The lines of battle for Yellen’s first major battle are already stretching as the need for further support from the government becomes more acute.
Led by House Speaker Nancy Pelosi and current Treasury Secretary Steven Mnuchin, House Democrats and Republicans have been unable to agree on another spending package since March to help struggling Americans and businesses. Now that Covid-19 cases are accelerating and a wave of new restrictions are being forced on local leaders, the urgency is increasing.
The situation could be even worse by the time Yellen takes over the reins. A new model from the University of Washington in St. Louis predicts that Covid-19 cases in the United States could nearly double over the next two months, demanding an increase in social isolation.
Yellen, who led the Fed from 2014 to 2018, when the U.S. economy was still recovering from the 2008 financial crisis, made clear its position on the need for further stimulus.
“While the epidemic is still severely affecting the economy, we need to continue with extraordinary budget support,” Bloomberg TV said in an October interview.
The question is whether Congress will work together. Wall Street has now largely outlined the expectation that something can succeed this year, with little progress since the election.
Looking Ahead: Senate scrutiny – which could give Republicans significant influence – will lead to a series of elections in Georgia in early January. This will be key in determining progress, according to Goldman Sachs Alec Phillips.
“Senate scrutiny is probably the most important factor in determining the total amount of fiscal support,” a recent research note said. “The fiscal stimulus is likely to be much smaller during a split congress, and the size is likely to be smaller the longer it takes Congress to pass legislation.”

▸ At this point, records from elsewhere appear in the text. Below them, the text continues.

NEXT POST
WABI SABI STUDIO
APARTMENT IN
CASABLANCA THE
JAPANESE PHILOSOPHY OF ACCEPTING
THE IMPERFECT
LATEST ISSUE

Yellen is known as a clear communicator. But given the circumstances, you may have trouble achieving your goals.
Taking Off Wall Street: Investors like Yellen, seen in sync with Fed Chairman Jerome Powell.
“The U.S. economic response to the pandemic could be helpful from a more coordinated coordinated response from the Fed and the Treasury,” Mark Haefele, UBS’s director of investment in global asset management, told clients Tuesday.
Both Yellen and Powell are pigeons who will support the maintenance of pro-economic policies for a time. Meanwhile, Powell and Mnuchin clashed recently over a decision by the Trump government to pull the plug out of the Federal Reserve’s emergency lending programs.
Wall Street also sees Yellen as a well-known entity who is not expected to be as bold as, say, Senator Elizabeth Warren when it comes to advocating for the regulation of corporate players such as large banks.
Leaders prepare for Biden’s presidency
The U.S. General Services Office on Monday informed President-elect Joe Biden that the Trump administration is ready to begin the formal transition process. But Corporate America has not wasted its time navigating the Biden era, writes Paul R. La Monica of CNN Business.
“In summary, I would like to congratulate the president-elect, Biden,” said Doug McMillon, CEO of Walmart, who also serves as chairman of the outstanding business roundtable, during the retailer’s last week’s revenue call.
Top leaders have expressed hopes for a more stable political environment after a disturbing tweet storm of nearly four years.
“Biden has shown a willingness to pragmatism throughout his career,” said Kevin Chavous, president of science, politics and school at K12 online learning company, on a virtual investor day last week. “He never really ventured too far to the left, and often did his best to open the door to conversations with the leaders of the right-wing Congress.”
Others were busy figuring out what Biden’s policies mean, especially on issues like trade and regulation, in terms of their key achievements.
“Comments from the Biden camp do not indicate that the stance on China will ease any time soon.” said Jeremy Smeltser, CFO of appliance and plumbing company Spectrum Brands Holdings, in a November 13 earnings call.
And lobbying is already beginning in earnest.
“The planned investment in U.S.-made products is critical to U.S. leadership in innovation and technology,” Swan wrote.
There is once again an extreme greed in the market
Bulls are firmly in control of the stock markets as vaccination optimism prevails, leading to expectations that indices such as the S&P 500, which has recently reached a record, could rise further next year.
Strategists are setting ambitious targets for next year’s stock performance, despite the fact that the mechanics of vaccine distribution are unclear.
Ed Yardeni, president of Yardeni Research, told clients on Tuesday that he now believes the S&P 500 could reach 4,000 points by the end of next year, pointing out companies that are making higher profit expectations higher. That would mean a jump of almost 12% over the index’s closing on Monday.
“The boom in consensus income expectations in 2020 was remarkable in the (epidemic) context,” Yardeni said.
Goldman Sachs is even bolder and predicts that the S&P 500 will reach 4,300 by the end of 2021 – a 20% jump from current levels. While hope has pushed markets higher for much of this year, the bank says the next phase of the rally is set to set in.
“From a market perspective, the most important issue now is that [US] the election is out of the way, what will happen to growth, “Goldman’s strategists said. It is now increasingly dependent on Covid vaccination. “
Even today: U.S. consumer confidence data on November 10 at 10 p.m.
Tomorrow is coming: U.S. unemployment claims are expected to rise to 730,000 last week, down slightly from the previous week.